I periodi riscattati ai sensi delle nuove norme sono utili ai fini del diritto a pensione, compresi i 40 anni nel sistema contributivo (pensione di vecchiaia senza limite anagrafico) e i 35 anni per la pensione anticipata. Questa valenza vale anche per le domande presentate prima del 1° gennaio 2008. Il contributo è fiscalmente deducibile; se l'interessato è fiscalmente a carico, i familiari possono detrarre il 19% dell'importo versato.
- Laureati che vogliono riscattare gli anni universitari ai fini pensionistici
- Giovani inoccupati che non hanno mai lavorato né versato contributi
- Lavoratori con domanda di riscatto già presentata prima del 1° gennaio 2008
- Lavoratori che stanno già pagando il riscatto a rate con la vecchia disciplina
- Familiari che sostengono fiscalmente un inoccupato che riscatta la laurea
- Il pagamento può essere dilazionato in 120 rate mensili senza interessi (prima le rate erano meno numerose e soggette a interessi)
- Anche chi non ha mai lavorato e non è iscritto ad alcuna previdenza può riscattare la laurea
- Per i non iscritti il costo si calcola sul minimale artigiani/commercianti per l'aliquota FPLD, non sulla retribuzione effettiva
- I periodi riscattati contano per maturare il diritto a pensione (40 anni contributivi o 35 anni per pensione anticipata)
- Chi va in pensione durante la rateizzazione perde il beneficio e deve pagare il residuo in un'unica soluzione
- Il montante accumulato dai non iscritti resta all'INPS e viene trasferito alla gestione previdenziale scelta dall'interessato in un secondo momento
Date e scadenze
- 1° gennaio 2008: data dalla quale si applicano le nuove regole; le domande presentate prima possono essere adeguate su richiesta
Domande frequenti
Posso pagare il riscatto laurea a rate senza interessi anche se ho presentato la domanda prima del 2008?
Sì, ma occorre rinunciare alla domanda precedente e ripresentarla, oppure chiedere che venga considerata presentata dal 1° gennaio 2008. Il costo verrà ricalcolato sulla base della nuova data.
Sono un neolaureato senza lavoro: posso già riscattare la laurea?
Sì. Dal 2008 possono riscattare la laurea anche i soggetti che non hanno mai lavorato e non sono mai stati iscritti ad alcuna forma di previdenza obbligatoria. Il contributo viene versato all'INPS e trasferito alla gestione pensionistica quando inizierai a lavorare.
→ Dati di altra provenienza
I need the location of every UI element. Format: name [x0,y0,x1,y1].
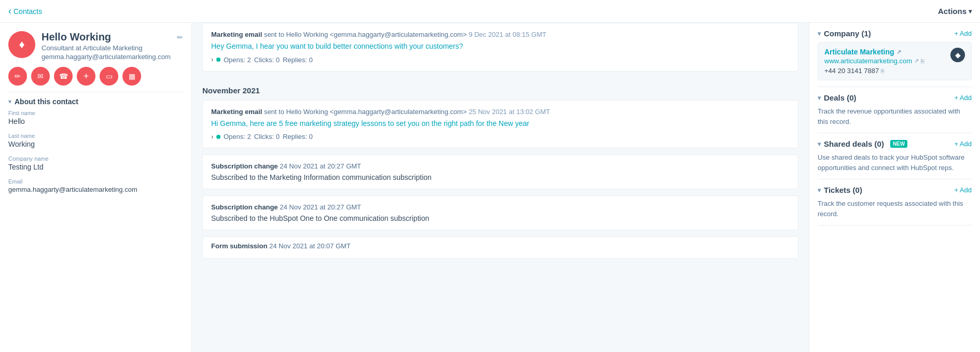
about-contact-section-header[interactable]: ▾ About this contact [8,92,183,110]
green-dot-dec [216,58,220,62]
deals-description: Track the revenue opportunities associat… [818,106,972,126]
calendar-action-btn[interactable]: ▦ [122,67,141,86]
sub-header-1: Subscription change 24 Nov 2021 at 20:27… [211,162,790,170]
copy-phone-icon[interactable]: ⎘ [881,68,885,74]
actions-button[interactable]: Actions [938,7,972,16]
activity-link-dec[interactable]: Hey Gemma, I hear you want to build bett… [211,41,790,52]
about-chevron-icon: ▾ [8,98,11,105]
opens-label-dec: Opens: 2 [224,56,251,64]
last-name-label: Last name [8,133,183,139]
main-layout: ♦ Hello Working Consultant at Articulate… [0,23,980,352]
middle-panel: Marketing email sent to Hello Working <g… [192,23,809,352]
replies-label-dec: Replies: 0 [283,56,313,64]
sub-text-2: Subscribed to the HubSpot One to One com… [211,214,790,222]
deals-chevron-icon[interactable]: ▾ [818,94,821,102]
new-badge: NEW [890,140,907,148]
activity-meta-nov: › Opens: 2 Clicks: 0 Replies: 0 [211,133,790,140]
add-action-btn[interactable]: + [77,67,95,86]
form-type: Form submission [211,242,267,250]
about-section-title: About this contact [15,97,78,106]
company-name-label: Company name [8,156,183,162]
last-name-value: Working [8,140,183,148]
green-dot-nov [216,135,220,139]
activity-card-nov: Marketing email sent to Hello Working <g… [202,100,798,149]
expand-arrow-nov[interactable]: › [211,133,213,140]
action-icons-row: ✏ ✉ ☎ + ▭ ▦ [8,67,183,86]
email-field: Email gemma.haggarty@articulatemarketing… [8,178,183,193]
activity-type-dec: Marketing email [211,31,262,38]
top-bar: Contacts Actions [0,0,980,23]
company-name-link[interactable]: Articulate Marketing ↗ [824,48,950,56]
activity-meta-dec: › Opens: 2 Clicks: 0 Replies: 0 [211,56,790,64]
contact-role: Consultant at Articulate Marketing [42,44,171,52]
shared-deals-chevron-icon[interactable]: ▾ [818,140,821,148]
copy-website-icon[interactable]: ⎘ [921,58,924,64]
sub-type-2: Subscription change [211,203,278,211]
subscription-card-2: Subscription change 24 Nov 2021 at 20:27… [202,195,798,230]
contact-header: ♦ Hello Working Consultant at Articulate… [8,31,183,61]
shared-deals-section-title: ▾ Shared deals (0) NEW [818,139,907,148]
activity-link-nov[interactable]: Hi Gemma, here are 5 free marketing stra… [211,119,790,129]
shared-deals-section-header: ▾ Shared deals (0) NEW + Add [818,139,972,148]
first-name-value: Hello ⎘ [8,117,183,125]
edit-contact-icon[interactable]: ✏ [177,33,183,41]
shared-deals-add-btn[interactable]: + Add [954,140,972,148]
contact-name: Hello Working [42,31,171,43]
avatar-icon: ♦ [19,38,24,51]
november-label: November 2021 [202,78,798,100]
activity-type-nov: Marketing email [211,108,262,116]
activity-desc-dec: sent to Hello Working <gemma.haggarty@ar… [264,31,467,38]
deals-section: ▾ Deals (0) + Add Track the revenue oppo… [818,93,972,133]
replies-label-nov: Replies: 0 [283,133,313,140]
sub-time-1: 24 Nov 2021 at 20:27 GMT [280,162,361,170]
company-section: ▾ Company (1) + Add Articulate Marketing… [818,29,972,87]
email-action-btn[interactable]: ✉ [31,67,50,86]
chat-action-btn[interactable]: ▭ [100,67,118,86]
form-sub-header: Form submission 24 Nov 2021 at 20:07 GMT [211,242,790,250]
edit-action-btn[interactable]: ✏ [8,67,27,86]
sub-time-2: 24 Nov 2021 at 20:27 GMT [280,203,361,211]
deals-section-title: ▾ Deals (0) [818,93,857,102]
website-external-icon[interactable]: ↗ [914,58,919,64]
opens-label-nov: Opens: 2 [224,133,251,140]
company-add-btn[interactable]: + Add [954,30,972,37]
tickets-section-title: ▾ Tickets (0) [818,186,862,194]
deals-add-btn[interactable]: + Add [954,94,972,102]
email-value: gemma.haggarty@articulatemarketing.com [8,186,183,193]
sub-type-1: Subscription change [211,162,278,170]
tickets-add-btn[interactable]: + Add [954,186,972,194]
company-section-title: ▾ Company (1) [818,29,871,38]
company-section-header: ▾ Company (1) + Add [818,29,972,38]
activity-time-dec: 9 Dec 2021 at 08:15 GMT [468,31,546,38]
company-logo-icon: ◆ [955,51,961,59]
activity-time-nov: 25 Nov 2021 at 13:02 GMT [468,108,550,116]
activity-card-dec: Marketing email sent to Hello Working <g… [202,23,798,72]
shared-deals-section: ▾ Shared deals (0) NEW + Add Use shared … [818,139,972,179]
activity-desc-nov: sent to Hello Working <gemma.haggarty@ar… [264,108,467,116]
contact-email-display: gemma.haggarty@articulatemarketing.com [42,53,171,61]
avatar: ♦ [8,31,35,58]
contact-info: Hello Working Consultant at Articulate M… [42,31,171,61]
activity-header-nov: Marketing email sent to Hello Working <g… [211,108,790,116]
form-submission-card: Form submission 24 Nov 2021 at 20:07 GMT [202,236,798,259]
right-panel: ▾ Company (1) + Add Articulate Marketing… [809,23,980,352]
expand-arrow-dec[interactable]: › [211,56,213,63]
company-logo: ◆ [950,48,965,62]
deals-section-header: ▾ Deals (0) + Add [818,93,972,102]
external-link-icon[interactable]: ↗ [896,49,901,55]
last-name-field: Last name Working [8,133,183,148]
shared-deals-description: Use shared deals to track your HubSpot s… [818,152,972,173]
company-website-link[interactable]: www.articulatemarketing.com ↗ ⎘ [824,57,950,65]
company-chevron-icon[interactable]: ▾ [818,30,821,37]
company-name-field: Company name Testing Ltd [8,156,183,171]
phone-action-btn[interactable]: ☎ [54,67,73,86]
tickets-chevron-icon[interactable]: ▾ [818,187,821,194]
back-to-contacts[interactable]: Contacts [8,6,42,17]
tickets-section: ▾ Tickets (0) + Add Track the customer r… [818,186,972,226]
company-name-value: Testing Ltd [8,163,183,171]
company-card-left: Articulate Marketing ↗ www.articulatemar… [824,48,950,75]
company-card: Articulate Marketing ↗ www.articulatemar… [818,42,972,80]
tickets-description: Track the customer requests associated w… [818,199,972,219]
clicks-label-dec: Clicks: 0 [254,56,280,64]
first-name-field: First name Hello ⎘ [8,110,183,125]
Il riscatto laurea fatto da un inoccupato conta per la pensione?
Sì. I periodi riscattati sono utili per raggiungere i 40 anni di contribuzione richiesti dalla pensione di vecchiaia nel sistema contributivo e i 35 anni per la pensione anticipata.
Cosa succede se vado in pensione mentre sto ancora pagando le rate del riscatto?
Il beneficio della rateizzazione decade al momento del pensionamento. Dovrai versare in un'unica soluzione il capitale residuo ancora dovuto.
Il contributo per il riscatto laurea è deducibile fiscalmente?
Sì, è deducibile dal reddito imponibile. Se l'interessato non ha reddito proprio, i familiari di cui è fiscalmente a carico possono detrarre il 19% dell'importo versato dalla propria imposta.